Do they exceed the benefits of AI to its costs, as San Altman, CEO of OpenAi, or on the contrary we are going from optimistic techno? Large technological admit that their consumption sometimes exceed their calculations and try to join renewables or even project their own nuclear plants as a goal has been done. «It is investigated with all kinds of solutions to address the problem of consumption. There are advances in ecological data centers, where for example, residual energy is used to, for example, install a greenhouse next to it. There are even projects to study the viability of bringing data centers to the space or at the bottom of the sea, ”says Boldo. In this sense, few weeks ago one of the main European operators of data centers, Data4 announced a collaboration project with the foundation of the Paris-Saclay University to transform heat into biomass through algae production modules. Data4 estimates that this solution will mean the capture of “up to 13 tons of CO₂ per year by data center, which is a potential of 3,900 tons per year for France.

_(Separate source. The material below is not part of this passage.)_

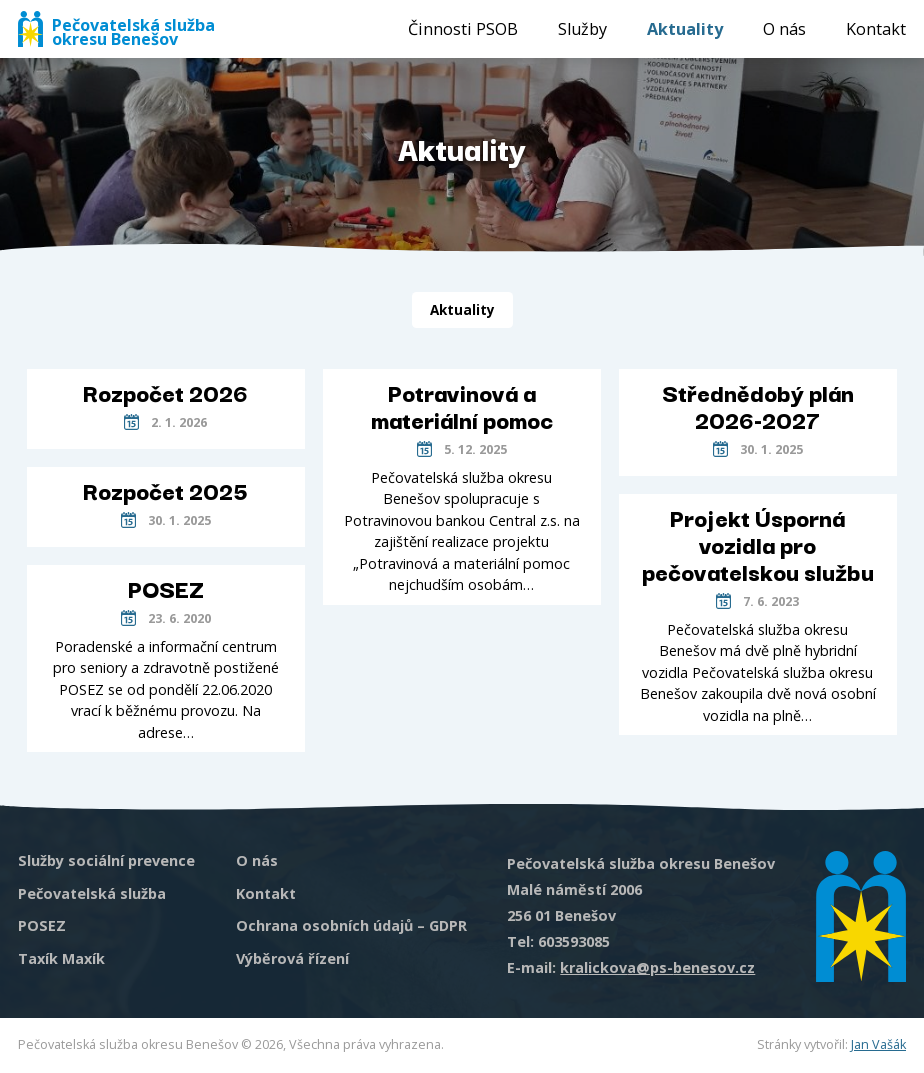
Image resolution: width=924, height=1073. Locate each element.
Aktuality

As explained V on Friday a few months ago, between 2010 and 2018 there was an increase of 550% in computer instances and a 2400% increase in storage capacity in global data centers, but its energy consumption increased only 6%. Enough? Boldo Matiza: «When Deep Seek came out, we saw that it was a more efficient model, but it turned out because its developers did not have access to more advanced software, to the last generation GPUS. That is why the batteries had to be put and look for another way of working. We also see when more small language models appear that decisions are economic or access to resources ».

AI and emissions
AI and emissionsA. CruzThe reason

Trivial tasks

As can be trivial, the question released to Chatgpt at the beginning of this report, a few months ago for a few days all social networks were filled with anime images similar to those created by the mythical Studio Ghibli. In just hours, 200 million liters of water had been consumed. Should we prioritize the use we give to technology? «I give this example many times. The fridge of your house has an energy label and you know what you consume, because you are going to pay electricity. When you are going to buy it you consider if you have A label A, etc. What about algorithms? That you are not paying for that electricity you consume, right? It is something like ethereal and also has two phases. The training phase, which is like something that has already happened, and when you are using it. At first the researchers were more concerned with the training part (between 20 and 40% of consumption), but now With the millions of users, the inference part of use also worries (up to 69% of consumption)», Boldo Codex. MIT researchers agree that it is necessary to start establishing priorities: «The ease of use of generative interfaces and the lack of information on the environmental impacts of my actions means that, as a user, I do not have much incentive to reduce my use of generative. In addition, and on the other hand, artificial intelligence models have a useful life especially short, driven by the growing demand for new applications. Companies launch new models every few weeks, so the energy used to train previous versions ends up wasted, ”says the MIT to end up pointing out that, in addition, new models usually consume more energy for training,” since they usually have more parameters than their predecessors, “they conclude.

Spain hunting for new facilities

In recent months, large data centers have been published, in some cases controversial for the use of water such as the development of the goal, the Zuckerberg multinational, which is already approved in Talavera de la Reina or the aforementioned of Amazon in Aragon. In fact, according to a recent study by Spain DC and Accenture, the demand for data centers will increase in Spain by 90 % until 2028. And warns that, despite the positive growth forecasts, Spain in 2018 contributed only 4.3 % of the volume of data in the EU. To save the distances “you need an average annual growth of data volume from 22.5 % to 2028,” says the study.